The City Council was adamant in making sure that the work group tasked with the review was reflective of the community. The workgroup consisted of 14 community members and city leaders, half of which were people of color. What came out of it was a clear collective vision for a safer Maplewood. While there were no significant changes of policy, what was clear was that our current tools and tactics had merit, but the community wanted to ensure the tactics were properly and equitably applied. The prologue has helped our officers understand the feelings, desires, and overall objective of the community we serve. They were clearly asking us to explore why disproportionalities in policing occur, and they are holding us responsible for addressing them.
Q: What were some challenges that you faced while developing and adopting the prologue?
While city leadership was supportive and wanted the group, officers were concerned that the group did not have a complete understanding of the problems that they faced out in the field. Some members of the police department felt that I had given over too much authority to the workgroup and did not engage enough active police officers. While this was difficult to navigate, I wanted to make sure that there was space for community members to have difficult conversations and air out their grievances without feeling constrained.
Q: What do you think is holding police departments back?
I have had the advantage of being in a police leadership position, and have seen responses to high-profile cases. There is an incredible and profound pain in communities of color, and increasingly in white communities.
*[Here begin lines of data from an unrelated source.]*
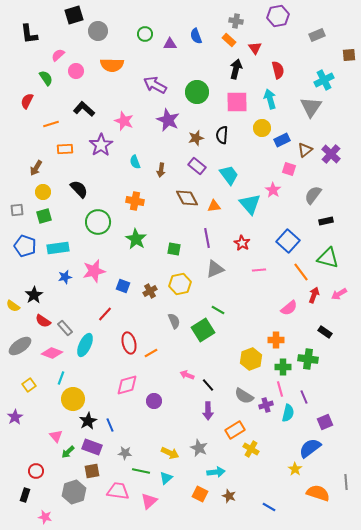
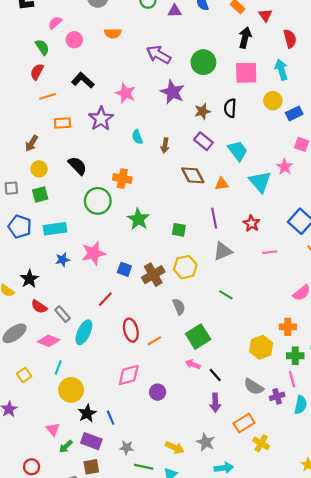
orange semicircle: (112, 65) -> (113, 33), size x0.7
red semicircle: (27, 101) -> (37, 72), moved
orange cross: (135, 201) -> (122, 179), moved
brown cross: (150, 291) -> (153, 275), size x1.5
green square: (203, 330) -> (198, 337), moved

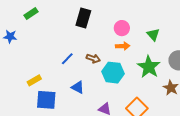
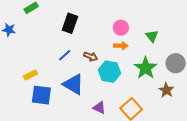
black rectangle: (83, 18) -> (70, 23), moved
blue triangle: (78, 87) -> (73, 84), size x1.6

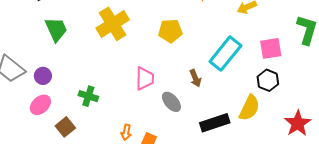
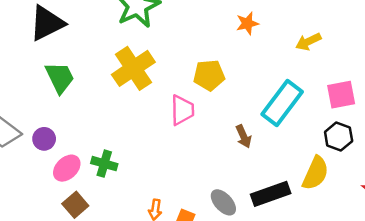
pink trapezoid: (145, 78) -> (182, 110), moved
gray ellipse: (171, 102) -> (223, 202), moved
pink ellipse: (40, 105) -> (67, 168), moved

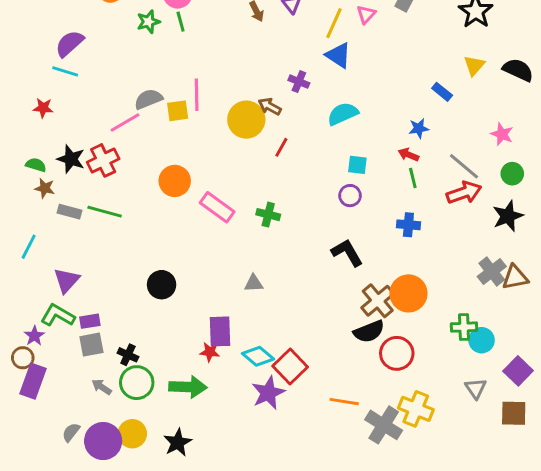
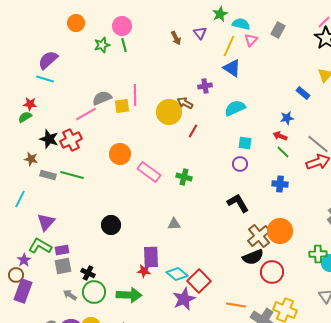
purple cross: (299, 82) -> (205, 86), turned -32
green semicircle: (36, 165) -> (25, 117), moved, turned -48
green line: (413, 178) -> (283, 152), turned -32

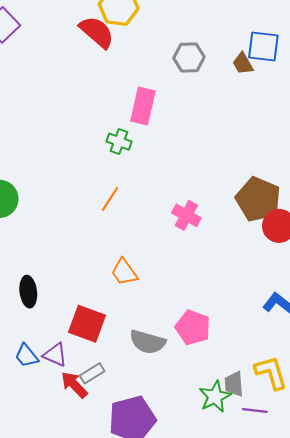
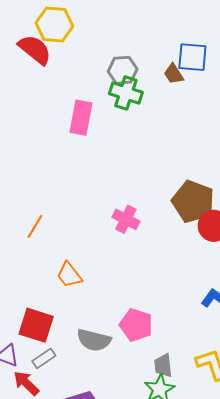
green cross: (119, 142) -> (126, 93), moved, size x1.4
orange line: (110, 199) -> (35, 226), moved
gray rectangle: (92, 373) -> (44, 358), moved
gray trapezoid: (234, 384) -> (163, 365), moved

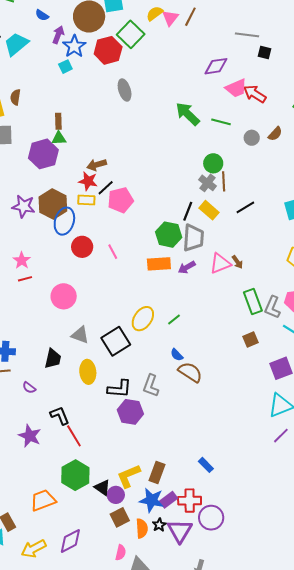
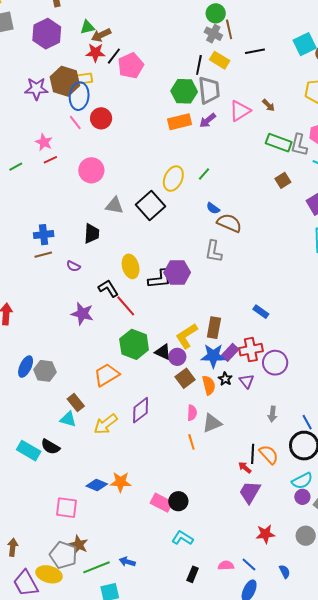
green triangle: (59, 138) -> (87, 27), moved
yellow rectangle: (86, 200) -> (84, 79), moved
black line: (245, 207) -> (255, 51), turned 30
pink line: (113, 252) -> (75, 123), moved
brown arrow: (237, 262) -> (269, 105), moved
green rectangle: (253, 302) -> (279, 143), turned -40
yellow ellipse: (88, 372) -> (131, 266), moved
gray L-shape: (151, 386) -> (214, 251), moved
black L-shape: (119, 389) -> (160, 279), moved
purple triangle: (180, 531) -> (247, 381), size x0.6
People are asking if shootings and instances of police violence really needed to happen. While I am glad that tough questions are being asked, I see that police officers are having a difficult time facing the scrutiny of these events, and are hunkering down to separate themselves from the communities which they serve.
The challenge moving forward is how do we create opportunities for police and community to talk about addressing inequities. Law enforcement has the responsibility to create space to have critical conversations about fairness and equity so that relationships can continue to develop. If we normalize the conversations, we can minimize the defensiveness that sometimes halts progress. To end on an inspiring and forward-looking note, what do you think we could accomplish in the next decade?
Q: To end on an inspiring and forward-looking note, what do you think we could accomplish in the next decade?
I believe that law enforcement has the ability to be an incredible leader in addressing racial inequities. We are the enforcement branch of government and should be the focus of public attention. If we were to lean in, over the next decade, I believe that police department across the country can make a huge difference on how government as a whole addresses systemic racial inequities.